BEIJING — The State Council called for speeding up major infrastructure projects and increasing private investment to stabilize growth on July 27.
Though many projects are in need of investment, large sums of private capital are not being pumped into the economy, experts said.
Private investment increased by only 2.8 percent in H1, down from 3.9 percent in the first five months of the year, and 5.7 percent in Q1. This is far lower than growth in private investment over the last decade, which was over 20 percent year on year.
To stem the downturn, governments at all levels should cut red tape for private investment projects and formulate a system to guard against government “inaction,” the council said.
China has conducted a review examining the implementation of 39 State Council documents from 2014 that encouraged social investment in key innovation sectors.
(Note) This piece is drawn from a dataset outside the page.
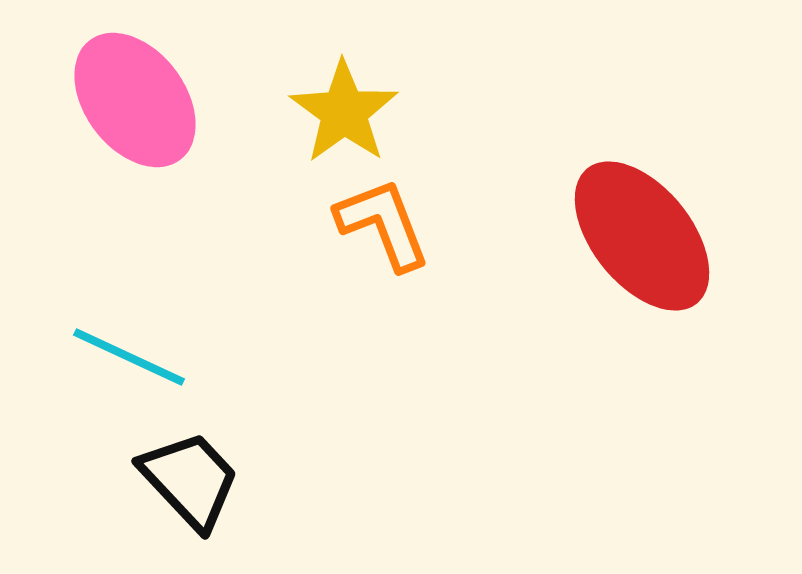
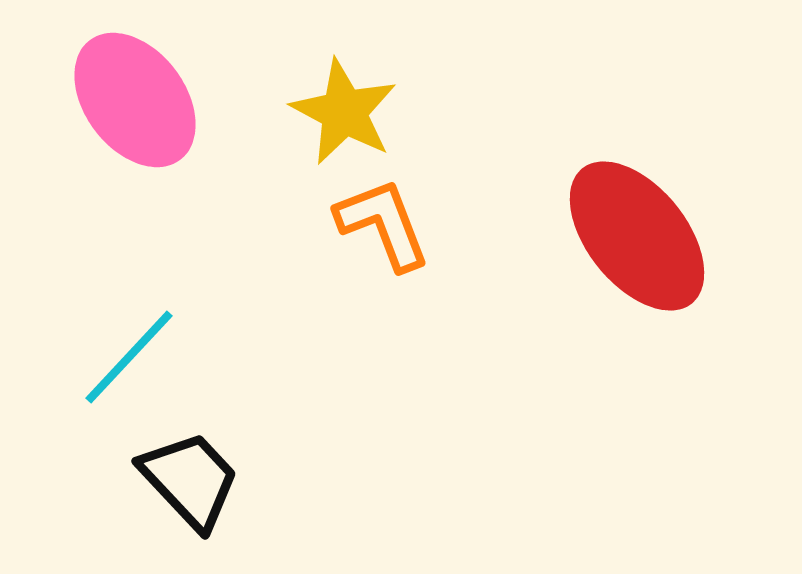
yellow star: rotated 8 degrees counterclockwise
red ellipse: moved 5 px left
cyan line: rotated 72 degrees counterclockwise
The month-long review was announced at an executive meeting of the State Council, presided over by Premier Li Keqiang in May.
“Any decline in private investment will affect the vitality of China’s economy. Private investment is a crucial driving force for the country’s private economy, which provides over 80 percent of the country’s total employment opportunities,” Premier Li said.
Private investment has accounted for about 64 percent of the total fixed-asset investment in each of the past three years, according to the National Development and Reform Commission (NDRC), China’s top economic planner.
As China transitions from an export-driven to a consumer-driven economy, private investment is expected to be the long-term driving force for growth.
The Premier has often called on local governments and ministries to provide support for private investment, once saying “we should not offer umbrellas on sunny days and take them away while it is raining.”
China should loosen market access to encourage private investment, and move to allow private capital to enter industries where it was formerly prohibited by law, as well as areas open to foreign capital, according to NDRC.
China’s economy grew 6.7 percent year on year in Q2. Although this remains within the government’s target range of 6.5-7 percent for 2016, the growth rate is the country’s slowest quarterly growth since the first quarter of 2009.